Heute zeigen wir: Ein Mann wie Jörg Heinrich.
Fast an jedem Wochenende, außer in der Sommer-
und Winterpause, wenn DFB-Pokal ist oder die Nationalmannschaft
abgeschlachtet wird, erfreuen wir uns an den Darbietungen
unserer heiß geliebten Bundesliga-Fußballspieler.
Aber, liebe Freunde und Kupferstecher, habt ihr schon
mal daran gedacht, dass unter ihnen auch Helden sind?
Einen möchte ich Euch heute vorstellen: Jörg
Heinrich vom 1. FC Köln.
Überall
hätte er spielen können, der Champions-League-
und Weltpokalsieger, Europameister und Allrounder.

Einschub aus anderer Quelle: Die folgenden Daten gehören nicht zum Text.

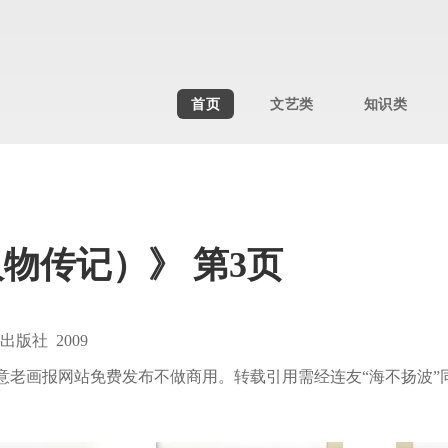
首页
文艺类
知识类
物传记）》 第3页
社 2009
意老画报网站免费发布不做商用。转载引用需经连友“海不扬波”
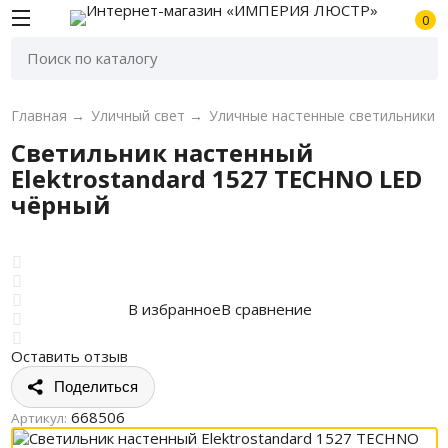
0
Главная
→
Уличный свет
→
Уличные настенные светильники
Светильник настенный
Elektrostandard 1527 TECHNO LED
чёрный
В избранное
В сравнение
Оставить отзыв
Поделиться
668506
Артикул:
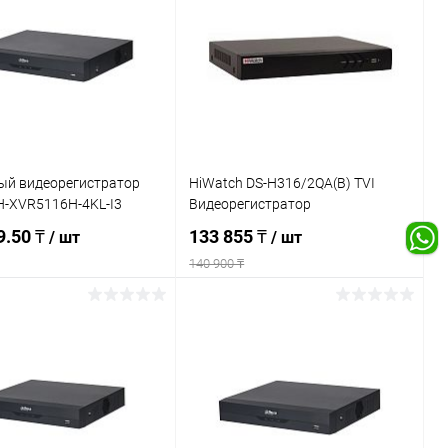
ый видеорегистратор
HiWatch DS-H316/2QA(B) TVI
H-XVR5116H-4KL-I3
Видеорегистратор
9.50 ₸
133 855 ₸
/ шт
/ шт
140 900 ₸
Подписаться
Подписаться
ь в 1 клик
К сравнению
Купить в 1 клик
К сравнению
ранное
Недоступно
В избранное
Недоступно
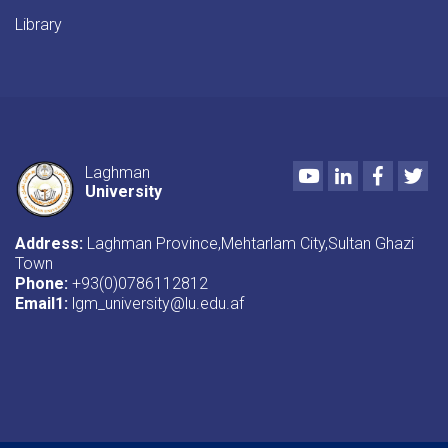
کړ.
Library
Youtube
LinkedIn
Faceboo
Twi
Laghman
University
Address:
Laghman Province,Mehtarlam City,Sultan Ghazi
Town
Phone:
+93(0)0786112812
Email1
:
lgm_university@lu.edu.af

Doch Anfang der Saison 2003/2004 geht er ausgerechnet
zum 1. FC Köln.
Und dann passiert das Unglaubliche: Der Mann mit den
Nerven aus Stahl Brandenburg und dem Mund eines Wikingers
musste am Wochenende im Spiel gegen den HSV bis zur
73. Minute auf seinen Einsatz warten.
Aber Jörg Heinrich lief auf den Platz und schwitzte
sein Trikot nass.
Alles hätte er werden können: Testpilot,
Generalbundesstaatsanwalt, Börsenmakler, Testpilot
oder Börsenmakler, vielleicht auch Generalbundesstaatsanwalt,
aber nein, der unerschrockene Jörg Heinrich ging
zum 1. FC Köln.
Das
ist so ein Wahnsinn. Der Jörg, dieser Teufelskerl,
ausgerechnet der 1. FC Köln, Mensch, wenn es Fortuna
Düsseldorf, Sachsen Leipzig oder der AC Mailand
gewesen wären, klar, da hätte sofort jeder
gesagt, ja der Jörg Heinrich will noch mal so richtig
Kohle scheffeln und sich dann in Uhlenbusch ein Bauernhaus
kaufen, aber neeeeeee, es musste ausgerechnet der 1.
FC Köln sein, Mensch noch mal, dieser Teufelskerl,
so viel Mund hätte dem niemand zugetraut, und dann
wird der erst in der 73. Minute eingewechselt, der hätte
doch Testpilot, Generalbundesstaatsanwalt, Börsenmakler,
Testpilot oder Börsenmakler, vielleicht auch Generalbundesstaatsanwalt
werden können, aber nein, der unerschrockene Jörg
Heinrich ging zum 1. FC Köln. Das ist so ein Wahnsinn.
Wetten, nicht mal Rambo hätte so viel Mut.